中国元最高指導部メンバー周永康への無期懲役の判決が11日に発表された直後、共産党機関紙・人民日報は、どんな高位の幹部も汚職取締りから逃れられないという主旨の社説を発表した。一連の状況から大紀元コラム二ストは「周の黒幕である江沢民・元最高指導者と曽慶紅・元国家副主席に対する取り締まりはこれから始まる」と先を見据えた。
4月3日に起訴、5月22日から非公開での公判、そして昨日の判決発表。党内序列9位だった江沢民派の中心人物である周は起訴事実をすべて認めた。

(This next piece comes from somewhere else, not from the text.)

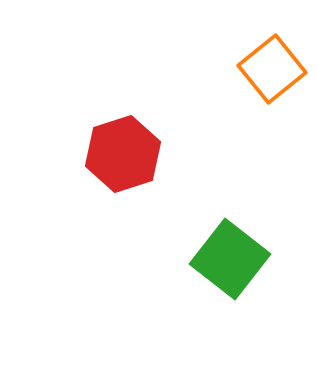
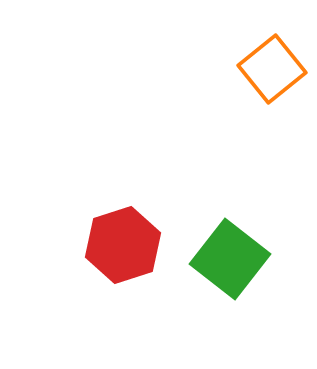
red hexagon: moved 91 px down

順調な裁判の流れから、江沢民派が最高指導部での権力基盤を失い、反撃すらできない現状が浮き彫りになった。
江沢民
曽慶紅
外部予想の「執行猶予付き死刑」より軽い量刑と、周が罪状を認めたことについて、大紀元コラムニストの夏小強氏は、周は同党で黒幕の江沢民氏と曽慶紅氏らの犯罪を自白するなど司法取引を行った可能性が高いとみている。今後の展開について「周は、習近平陣営にとって江氏と曽氏を取り締まる重要な武器である。外堀はすでに固まり、両氏を逮捕し裁判にかける本戦はいよいよこれからだ。これは習陣営の常用戦術である」と予想した。
中国政府系メディアも興味深い報道を出した。判決発表直後に出された共産党機関紙・人民日報の評論報道は「権力と職務のランクを問わず、だれもが『鉄帽子王』(免罪符をもつ高官)になれない」「この持久戦、攻防戦で必ず勝利を収める」と意味深なメッセージを連発した。汚職取締りは周永康で終止符を打つことではなく、もっと官位の高い高官に及ぶことを示唆したと思われる。

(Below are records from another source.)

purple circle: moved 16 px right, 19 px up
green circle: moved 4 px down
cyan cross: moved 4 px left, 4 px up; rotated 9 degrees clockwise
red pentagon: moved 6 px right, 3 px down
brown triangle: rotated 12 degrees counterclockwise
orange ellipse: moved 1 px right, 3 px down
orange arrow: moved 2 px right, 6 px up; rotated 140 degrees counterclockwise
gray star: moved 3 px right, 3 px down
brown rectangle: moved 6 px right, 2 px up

在米中国経済学者の何清漣氏は米国VOAに発表した評論文で「この鉄帽子王の表現は江沢民氏と曽慶紅氏の二人をけん制しているほかない」と見解を述べた。
周の無期懲役の量刑基準となった収賄、職権乱用、故意に国家機密漏えいの三つの罪について、香港在住の故・趙紫陽・元総書記の秘書・鮑彤氏は「法輪功関係者に対する臓器狩りの罪が裁かれなかったのはとても残念だ」と述べた。
ニューヨーク・タイムズ紙は「周の実際の罪状は判決内容を遥かに超えている」と報じた。